This porridge is sweet and creamy and the almonds give a nice little crunch. I saw this being made on the food channel and wanted to try it, so I searched my cupboards and fridge and adapted the recipe to make it with what I had available.
Ingredients 1 teaspoon of ground cinnamon
1/2 teaspoon of ground nutmeg
1 teaspoon of vanilla extract
3 tablespoons of blanched almonds
100 g rolled oats
100 g of fresh blueberries
500 mls full cream milk
1 egg lightly beaten
2 tablespoons of brown sugar
1-2 tablespoons of cinnamon sugar to dust as desired
Preheat your oven to 180 degrees Celsius or 160 degrees Celsius fan forced.
In a mixing bowl add all ingredients excluding the cinnamon sugar and mix well to combine.
Add all ingredients to a bowl and mix well
Pour the porridge mixture into a rectangle oven proof dish and bake for 35 minutes.

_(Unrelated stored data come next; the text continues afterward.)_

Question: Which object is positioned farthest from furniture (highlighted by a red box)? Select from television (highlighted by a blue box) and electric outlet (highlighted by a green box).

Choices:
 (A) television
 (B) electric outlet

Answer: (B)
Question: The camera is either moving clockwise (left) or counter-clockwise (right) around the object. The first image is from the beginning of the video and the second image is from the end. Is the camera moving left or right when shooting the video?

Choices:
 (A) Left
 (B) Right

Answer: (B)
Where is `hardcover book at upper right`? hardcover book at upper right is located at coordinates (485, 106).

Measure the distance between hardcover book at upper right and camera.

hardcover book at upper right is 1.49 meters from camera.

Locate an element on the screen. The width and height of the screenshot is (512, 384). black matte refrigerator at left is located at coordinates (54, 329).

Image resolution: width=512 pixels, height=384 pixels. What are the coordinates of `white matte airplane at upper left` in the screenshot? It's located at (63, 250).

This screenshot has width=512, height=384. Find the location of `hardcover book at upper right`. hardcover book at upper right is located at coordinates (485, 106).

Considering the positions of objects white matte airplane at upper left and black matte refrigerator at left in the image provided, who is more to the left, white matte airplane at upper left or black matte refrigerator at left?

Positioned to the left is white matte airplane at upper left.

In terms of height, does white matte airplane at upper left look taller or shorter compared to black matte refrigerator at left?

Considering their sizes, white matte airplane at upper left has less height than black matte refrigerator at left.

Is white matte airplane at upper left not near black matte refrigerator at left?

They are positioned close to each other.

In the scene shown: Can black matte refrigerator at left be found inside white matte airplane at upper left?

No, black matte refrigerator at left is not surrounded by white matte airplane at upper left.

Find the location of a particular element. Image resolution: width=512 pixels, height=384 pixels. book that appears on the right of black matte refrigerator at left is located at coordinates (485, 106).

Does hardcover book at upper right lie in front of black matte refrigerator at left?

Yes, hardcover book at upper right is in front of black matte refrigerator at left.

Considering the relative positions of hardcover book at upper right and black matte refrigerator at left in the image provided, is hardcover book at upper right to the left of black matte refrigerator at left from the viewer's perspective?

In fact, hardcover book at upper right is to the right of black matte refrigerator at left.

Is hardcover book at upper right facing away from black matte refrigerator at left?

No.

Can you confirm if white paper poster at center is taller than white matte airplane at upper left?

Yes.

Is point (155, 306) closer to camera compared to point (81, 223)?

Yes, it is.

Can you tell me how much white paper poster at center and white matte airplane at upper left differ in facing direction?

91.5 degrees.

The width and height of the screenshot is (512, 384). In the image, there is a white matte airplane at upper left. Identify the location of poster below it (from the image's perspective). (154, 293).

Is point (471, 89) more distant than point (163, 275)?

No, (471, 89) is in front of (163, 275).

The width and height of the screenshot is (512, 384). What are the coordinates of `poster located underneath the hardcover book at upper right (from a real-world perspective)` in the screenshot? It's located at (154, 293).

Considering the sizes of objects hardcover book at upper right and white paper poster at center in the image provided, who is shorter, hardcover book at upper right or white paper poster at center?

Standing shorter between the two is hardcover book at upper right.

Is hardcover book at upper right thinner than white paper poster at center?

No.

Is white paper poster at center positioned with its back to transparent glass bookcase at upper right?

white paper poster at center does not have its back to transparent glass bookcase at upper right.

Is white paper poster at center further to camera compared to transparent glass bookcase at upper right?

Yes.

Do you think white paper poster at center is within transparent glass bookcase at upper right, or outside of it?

Place porridge in a rectangle oven proof dish
When porridge is cooked, remove from the oven and sprinkle over cinnamon sugar before serving.
This can be kept in the fridge and reheated.
Spiced bakes porridge fresh out of the oven ready to dust with cinnamon sugar
In the original recipe this dish was made with one pear sliced and added to the mixture instead of blueberries. You can use other fruits that you have available if you prefer such as strawberries.
You can replace the almonds with any blanched nuts you desire.